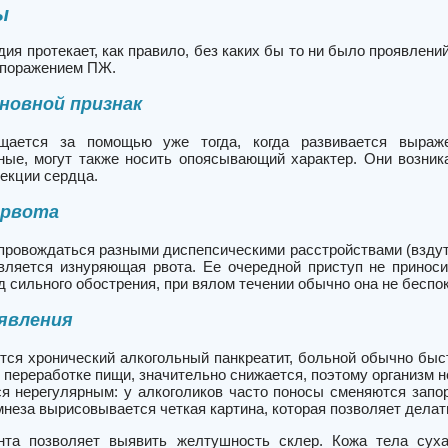
ы
ия протекает, как правило, без каких бы то ни было проявлений
 поражением ПЖ.
сновной признак
щается за помощью уже тогда, когда развивается выраже
ные, могут также носить опоясывающий характер. Они возник
екции сердца.
 рвота
провождаться разными диспепсическими расстройствами (вздут
вляется изнуряющая рвота. Ее очередной приступ не приноси
д сильного обострения, при вялом течении обычно она не беспок
явления
ется хронический алкогольный панкреатит, больной обычно быс
переработке пищи, значительно снижается, поэтому организм н
ся нерегулярным: у алкоголиков часто поносы сменяются запо
мнеза вырисовывается четкая картина, которая позволяет дела
та позволяет выявить желтушность склер. Кожа тела сухая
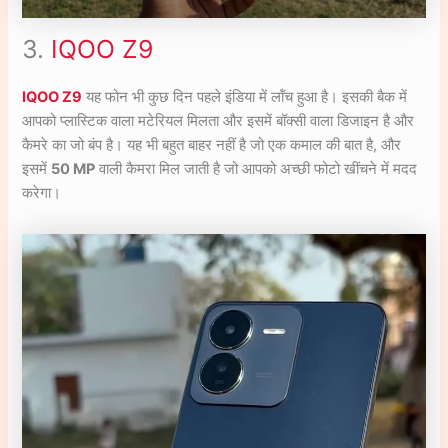
3.
IQOO Z9
IQOO Z9
यह फोन भी कुछ दिन पहले इंडिया में लॉंच हुआ है। इसकी बैक में
आपको प्लास्टिक वाला मटेरियल मिलता और इसमें बॉक्सी वाला डिजाइन है और
कैमरे का जो बंप है। यह भी बहुत बाहर नहीं है जो एक कमाल की बात है, और
इसमें
50 MP
वाली कैमरा मिल जाती है जो आपको अच्छी फोटो खींचने में मदद
करेगा।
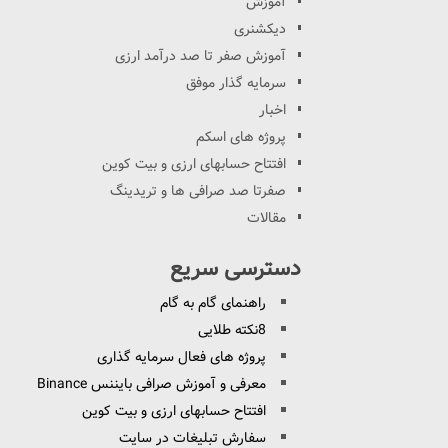
آموزش
دیکشنری
آموزش صفر تا صد درآمد ارزی
سرمایه گذار موفق
اخبار
پروژه های اسکم
افتتاح حسابهای ارزی و بیت کوین
صفرتا صد صرافی ها و تریدینگ
مقالات
دسترسی سریع
راهنمای گام به گام
8نکته طلایی
پروژه های فعال سرمایه گذاری
معرفی و آموزش صرافی بایننس Binance
افتتاح حسابهای ارزی و بیت کوین
سفارش تبلیغات در سایت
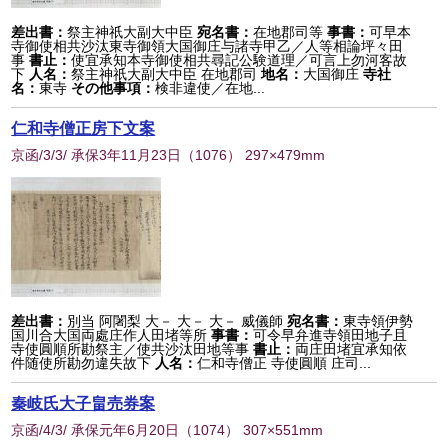
差出書：
祭主神祇大副大中臣
宛名書：
在地郡司等
事書：
可早本
寺御使相共沙汰東寺御領大国御庄与諸寺甲乙／人等相論坪々田
事
書止：
使宜承知本寺御使相共尋記公験道理／可言上勿河客故
下
人名：
祭主神祇大副大中臣 在地郡司
地名：
大国御庄
寺社
名：
東寺
その他事項：
検非違使／在地...
仁和寺僧正房下文案
京函/3/3/ 承保3年11月23日
（
1076
） 297×479mm
差出書：
別当 阿闍梨 大－ 大－ 大－ 威儀師
宛名書：
東寺領伊勢
国川合大国両處庄作人田堵等所
事書：
可令早弁進寺領田地子且
寺使圓順所勘祭主／使共沙汰田地等事
書止：
両庄田堵宜承知依
件随使所勘勿違失故下
人名：
仁和寺僧正 寺使圓順 庄司...
秦岐氏大子畠売券案
京函/4/3/ 承保元年6月20日
（
1074
） 307×551mm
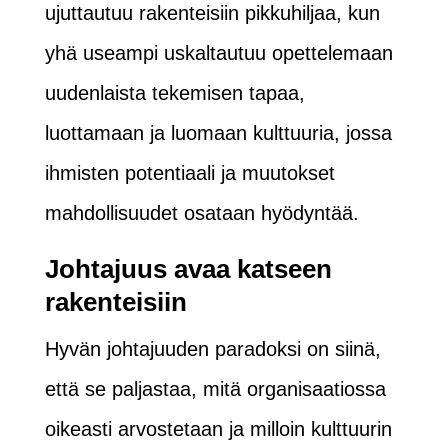
ujuttautuu rakenteisiin pikkuhiljaa, kun
yhä useampi uskaltautuu opettelemaan
uudenlaista tekemisen tapaa,
luottamaan ja luomaan kulttuuria, jossa
ihmisten potentiaali ja muutokset
mahdollisuudet osataan hyödyntää.
Johtajuus avaa katseen
rakenteisiin
Hyvän johtajuuden paradoksi on siinä,
että se paljastaa, mitä organisaatiossa
oikeasti arvostetaan ja milloin kulttuurin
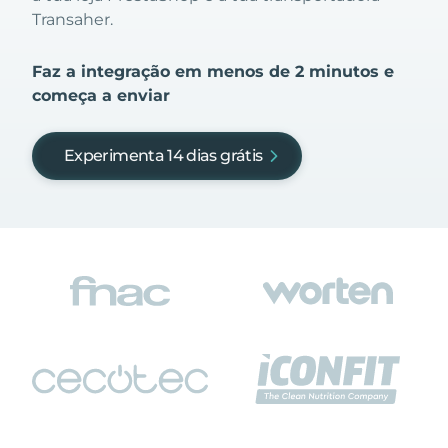
Transaher.
Faz a integração em menos de 2 minutos e
começa a enviar
Experimenta 14 dias grátis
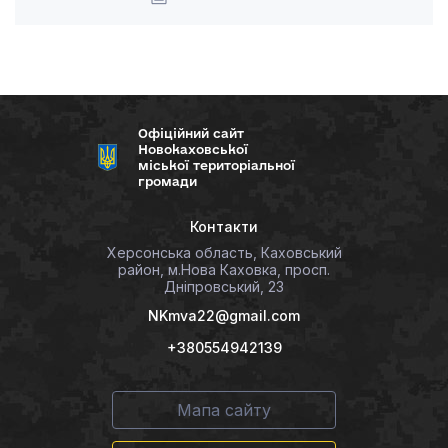
Офіційний сайт
Новокаховської
міської територіальної
громади
Контакти
Херсонська область, Каховський
район, м.Нова Каховка, просп.
Дніпровський, 23
NKmva22@gmail.com
+380554942139
Мапа сайту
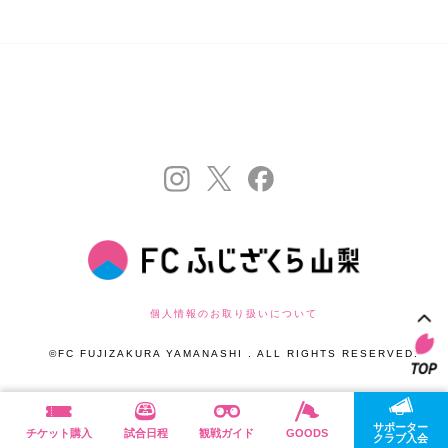
個人情報のお取り扱いについて
©FC FUJIZAKURA YAMANASHI . ALL RIGHTS RESERVED.
サポーター
チケット購入
試合日程
観戦ガイド
GOODS
クラブ入会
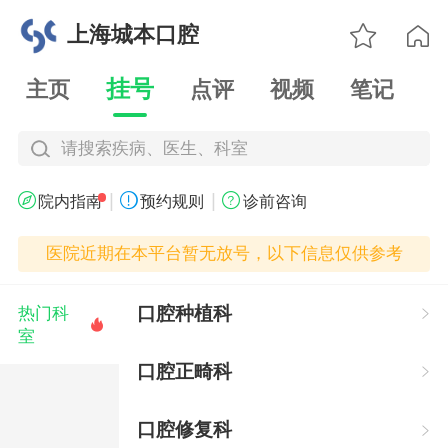

上海城本口腔

挂号
主页
点评
视频
笔记
请搜索疾病、医生、科室
|
|



院内指南
预约规则
诊前咨询
医院近期在本平台暂无放号，以下信息仅供参考
口腔种植科
热门科


室
口腔正畸科

口腔修复科

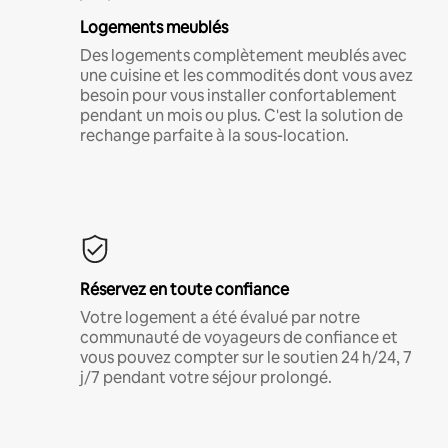
Logements meublés
Des logements complètement meublés avec
une cuisine et les commodités dont vous avez
besoin pour vous installer confortablement
pendant un mois ou plus. C'est la solution de
rechange parfaite à la sous-location.
Réservez en toute confiance
Votre logement a été évalué par notre
communauté de voyageurs de confiance et
vous pouvez compter sur le soutien 24 h/24, 7
j/7 pendant votre séjour prolongé.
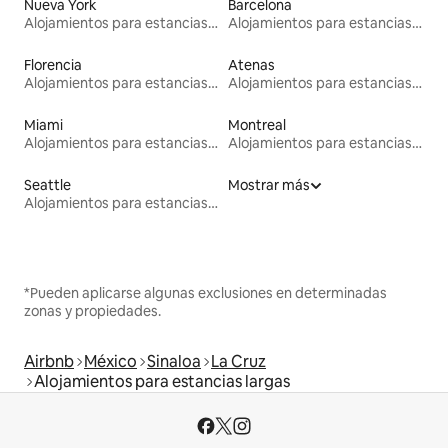
Nueva York
Barcelona
Alojamientos para estancias largas
Alojamientos para estancias largas
Florencia
Atenas
Alojamientos para estancias largas
Alojamientos para estancias largas
Miami
Montreal
Alojamientos para estancias largas
Alojamientos para estancias largas
Seattle
Mostrar más
Alojamientos para estancias largas
*Pueden aplicarse algunas exclusiones en determinadas
zonas y propiedades.
Airbnb
México
Sinaloa
La Cruz
Alojamientos para estancias largas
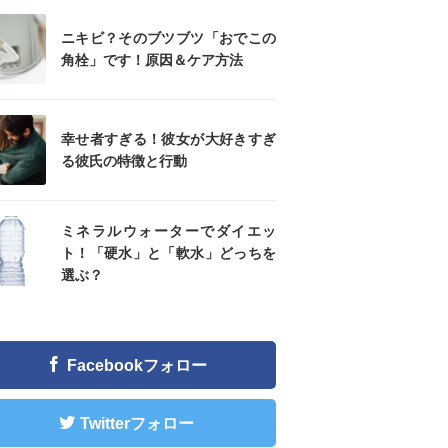
ニキビ？そのブツブツ「おでこの
角栓」です！原因＆ケア方法
幸せ者すぎる！彼女が大好きすぎ
る彼氏の特徴と行動
ミネラルウォーターでダイエッ
ト！「硬水」と「軟水」どっちを
選ぶ？
Facebookフォロー
Twitterフォロー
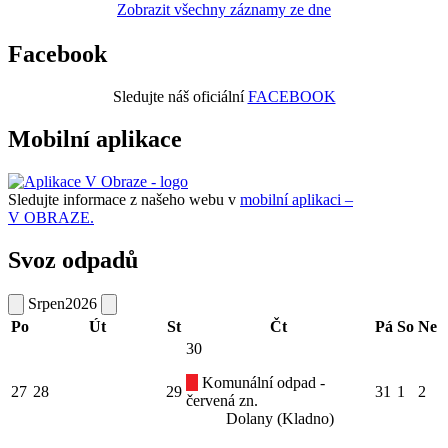
Zobrazit všechny záznamy ze dne
Facebook
Sledujte náš oficiální
FACEBOOK
Mobilní aplikace
Sledujte informace z našeho webu v
mobilní aplikaci –
V OBRAZE.
Svoz odpadů
Srpen
2026
Po
Út
St
Čt
Pá
So
Ne
30
Komunální odpad -
27
28
29
31
1
2
červená zn.
Dolany (Kladno)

____

Exercise description =>
Within the listing above, print exactly the stretch beginning at the line that contains "仁和寺僧正 寺使圓順 庄司..." and finishing at the line that contains "ミネラルウォーターでダイエッ", ends kept, pictures left out, and nothing more.

Answer to the problem =>
仁和寺僧正 寺使圓順 庄司...
秦岐氏大子畠売券案
京函/4/3/ 承保元年6月20日
（
1074
） 307×551mm
ujuttautuu rakenteisiin pikkuhiljaa, kun
yhä useampi uskaltautuu opettelemaan
uudenlaista tekemisen tapaa,
luottamaan ja luomaan kulttuuria, jossa
ihmisten potentiaali ja muutokset
mahdollisuudet osataan hyödyntää.
Johtajuus avaa katseen
rakenteisiin
Hyvän johtajuuden paradoksi on siinä,
että se paljastaa, mitä organisaatiossa
oikeasti arvostetaan ja milloin kulttuurin
Transaher.
Faz a integração em menos de 2 minutos e
começa a enviar
Experimenta 14 dias grátis
Офіційний сайт
Новокаховської
міської територіальної
громади
Контакти
Херсонська область, Каховський
район, м.Нова Каховка, просп.
Дніпровський, 23
NKmva22@gmail.com
+380554942139
Мапа сайту
個人情報のお取り扱いについて
©FC FUJIZAKURA YAMANASHI . ALL RIGHTS RESERVED.
サポーター
チケット購入
試合日程
観戦ガイド
GOODS
クラブ入会

上海城本口腔

挂号
主页
点评
视频
笔记
请搜索疾病、医生、科室
|
|



院内指南
预约规则
诊前咨询
医院近期在本平台暂无放号，以下信息仅供参考
口腔种植科
热门科


室
口腔正畸科

口腔修复科

Logements meublés
Des logements complètement meublés avec
une cuisine et les commodités dont vous avez
besoin pour vous installer confortablement
pendant un mois ou plus. C'est la solution de
rechange parfaite à la sous-location.
Réservez en toute confiance
Votre logement a été évalué par notre
communauté de voyageurs de confiance et
vous pouvez compter sur le soutien 24 h/24, 7
j/7 pendant votre séjour prolongé.
Nueva York
Barcelona
Alojamientos para estancias largas
Alojamientos para estancias largas
Florencia
Atenas
Alojamientos para estancias largas
Alojamientos para estancias largas
Miami
Montreal
Alojamientos para estancias largas
Alojamientos para estancias largas
Seattle
Mostrar más
Alojamientos para estancias largas
*Pueden aplicarse algunas exclusiones en determinadas
zonas y propiedades.
Airbnb
México
Sinaloa
La Cruz
Alojamientos para estancias largas
ニキビ？そのブツブツ「おでこの
角栓」です！原因＆ケア方法
幸せ者すぎる！彼女が大好きすぎ
る彼氏の特徴と行動
ミネラルウォーターでダイエッ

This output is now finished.